Editorial

Dor sem fim

Enquanto o país tenta entender os motivos para tamanha crueldade dos atiradores. A invasão da escola Professor Raul Brasil deixou seis mortos. A dor se sobrepõe a qualquer razão. O massacre em Suzano, no estado de São Paulo, repete a…

Enquanto o país tenta entender os motivos para tamanha crueldade dos atiradores. A invasão da escola Professor Raul Brasil deixou seis mortos. A dor se sobrepõe a qualquer razão. O massacre em Suzano, no estado de São Paulo, repete a tragédia de Realengo, em abril de 2011.
 
Guilherme Taucci e Luiz Henrique de Castro protagonizaram uma crueldade sem tamanho. Entre a suspeita de bullying, da interferência de jogos eletrônicos e a desestrutura familiar, pouco se fala dos sinais que os assassinos suicidas deixaram para trás. Nas redes sociais, fotos com expressões sérias e gestos violentos.
 
O fato é que as pessoas estão cada vez mais presas em si mesmo. Os indivíduos criam oceanos à volta e a tentativa de aproximação é repelida. Quem está perto não consegue romper a barreira. Os pais, os avós, irmãos se tornam desconhecidos dentro da própria casa.
 
Com Guilherme aconteceu algo parecido. Criado pelo avô e pela avó, ele passava mais tempo no computador do que com os familiares. No ambiente virtual, construiu uma vida fake. Alimentava sentimentos ruins e alucinava violência. Como resultado, o desfecho mais trágico e cruel. Algo que, afirmam, nenhum familiar imaginava.
 
Quantos não repetem esse comportamento?
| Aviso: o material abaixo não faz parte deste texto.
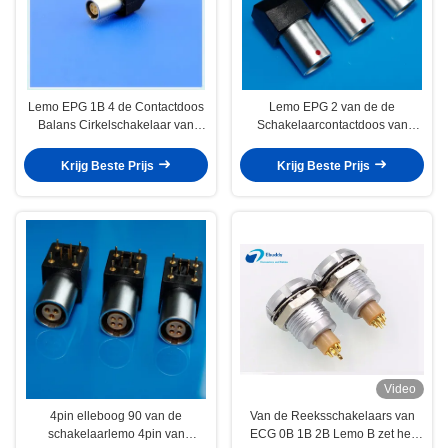
Lemo EPG 1B 4 de Contactdoos
Lemo EPG 2 van de de
Balans Cirkelschakelaar van
Schakelaarcontactdoos van
Speldpcb voor Comité het
Speldpcb van de de Rechte hoek
Opzettende Gebruiken
Gedrukte Kring de
Krijg Beste Prijs
Krijg Beste Prijs
Raadsschakelaar 90 Graad
Video
4pin elleboog 90 van de
Van de Reeksschakelaars van
schakelaarlemo 4pin van
ECG 0B 1B 2B Lemo B zet het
Quantos pais ao chegar do trabalho, cansados da rotina, não preferem deixar os filhos em frente aos jogos e às redes sociais do que conversar e sentir como eles estão? Essa desconexão com a realidade impede o ato de estender a mão. Afinal, não se percebe que há algo errado. Neste distanciamento, surge a raiva, o ódio e a desesperança. Ingredientes base para um surto e às psicopatias.
 
Nas veredas da mente humana, cada vez mais pessoas têm dificuldade em conviver com as decepções da vida. A depressão se tornou uma epidemia. Estimativa da Organização Mundial da Saúde (OMS) aponta que a doença atinge mais de 350 milhões de pessoas.
 
Os sintomas são diferentes em cada paciente. Para evitar essas tragédias familiares, é preciso falar sobre depressão, conversar, se interessar pelo outro. Junto com esse comportamento individual, se faz necessário manter a qualificação das redes de atendimento.
 
Em cima de toda essa conjectura, também há uma crise moral sobre o país. A cultura da arma e da violência está no dia a dia. As pessoas estão mais intolerantes e qualquer desavença pode se tornar uma agressão. Muito alimentado pelas autoridades políticas. Esse massacre é mais um alerta sobre o tipo de valor que a sociedade nutre dos dias que se seguem.